En el patio de mi guardería había una piscina que hacía esquina y que siempre estaba vacía, de agua porque al pasar de los quince grados se llenaba de lagartijas y no diré nombres, pero sé de alguien que conoces que ha digerido más de un reptil; el último día, recogí mi mochila -que era como un peluche de Garfield pero hueco como tú-, me fui al baño y tuve la suerte de perderme en una habitación con un piano enorme que no sabía tocar, pero si admirar, manchar y hacer sonar y bueno, casi estaba la policía en la puerta cuando me encontraron. Ese día hubo remolacha hervida para comer.

Mi madre desempolvó su agenda para conseguirme una plaza en un colegio en el que la vida se me haría un poco más cuesta arriba de lo que esperaba, aunque eso te lo cuento mejor un viernes, que son los días únicos días en los que por las venas me corre de todo menos sangre.

Aun así, mi vida es bastante promedio.
Puedo hacer casi cualquier cosa, ir a casi cualquier sitio al que no quiero ir y existir como mi vecino de arriba -el que usa el taladro cada sábado aunque todo el mundo sepa que los sábados son, en definitiva, los nuevos domingos-.

Trabajo cuando nadie lo hace y me gasto todo lo que gano en vino y lo que no es vino, mi abuela dice que el dinero me quema en las manos y quizá tenga razón. Ya sabes: abuelas.

Fui hija única hasta este invierno, en el que la casualidad acabó juntándome a mí y a mi hermana en la misma cafetería. Poco después descubrí que no somos dos, sino tres. Y todas son rubias y de ojos azules menos yo.

Siempre escucho la misma canción cuando quiero escribir, intentando obviar el hecho de que la música también se gasta.

Quiero mucho. A las personas. Tanto que a veces se asustan, se transforman en avestruces y esconden sus pensamientos de mí, bajo tierra, donde -todo el mundo lo sabe- las cosas entran, pero no salen.

Suelo llegar tarde, pero no a los sitios. Tarde a las cosas que importan. Tarde a las conclusiones. Hay mil dogmas entre mis orejas, otros cuantos cientos detrás de mis ojos, esperando no solo a ser rotos, sino enterrados; ya ves por dónde voy.

Nunca he tenido demasiados amigos, desde mi más tierna infancia hasta la edad legal para buscarle solución, si me apuras, no podía ni definir el término porque no llegaba a la unidad.
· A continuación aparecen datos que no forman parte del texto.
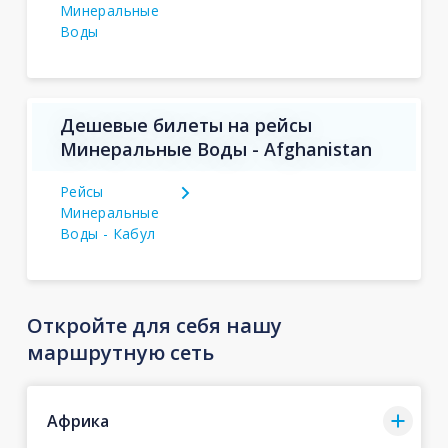
Минеральные
Воды
Дешевые билеты на рейсы
Минеральные Воды - Afghanistan
Рейсы
Минеральные
Воды - Кабул
Откройте для себя нашу
маршрутную сеть
Африка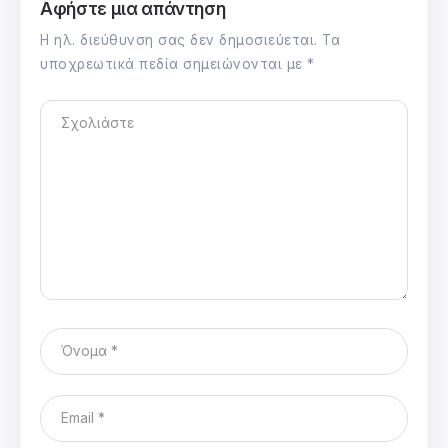
Αφήστε μια απάντηση
Η ηλ. διεύθυνση σας δεν δημοσιεύεται.
Τα
υποχρεωτικά πεδία σημειώνονται με
*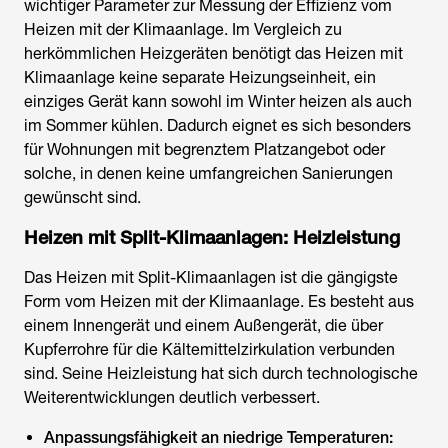
wichtiger Parameter zur Messung der Effizienz vom
Heizen mit der Klimaanlage
. Im Vergleich zu
herkömmlichen Heizgeräten benötigt das
Heizen mit
Klimaanlage
keine separate Heizungseinheit, ein
einziges Gerät kann sowohl im Winter heizen als auch
im Sommer kühlen. Dadurch eignet es sich besonders
für Wohnungen mit begrenztem Platzangebot oder
solche, in denen keine umfangreichen Sanierungen
gewünscht sind.
Heizen mit Split-Klimaanlagen
: Heizleistung
Das
Heizen mit Split-Klimaanlagen
ist die gängigste
Form vom
Heizen mit der Klimaanlage
. Es besteht aus
einem Innengerät und einem Außengerät, die über
Kupferrohre für die Kältemittelzirkulation verbunden
sind. Seine Heizleistung hat sich durch technologische
Weiterentwicklungen deutlich verbessert.
Anpassungsfähigkeit an niedrige Temperaturen: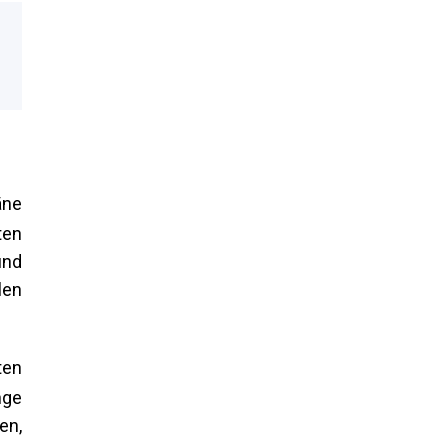
äne
ten
und
len
ten
nge
en,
Desde entonces he pertenecido a grupos pequeños, grupos grandes, me he colado en tribus sociales que no entiendo pero que puedo hacer como que sí y he llegado a estimar, por encima de todo, las relaciones en singular con una especie de mantra: "los dramas mejor de uno en uno".

Y con todo, no me han traicionado de verdad hasta ahora.

Y del amor mejor hablemos un domingo, que es el único día que no puedo.
Que esto está cambiando de color de repente.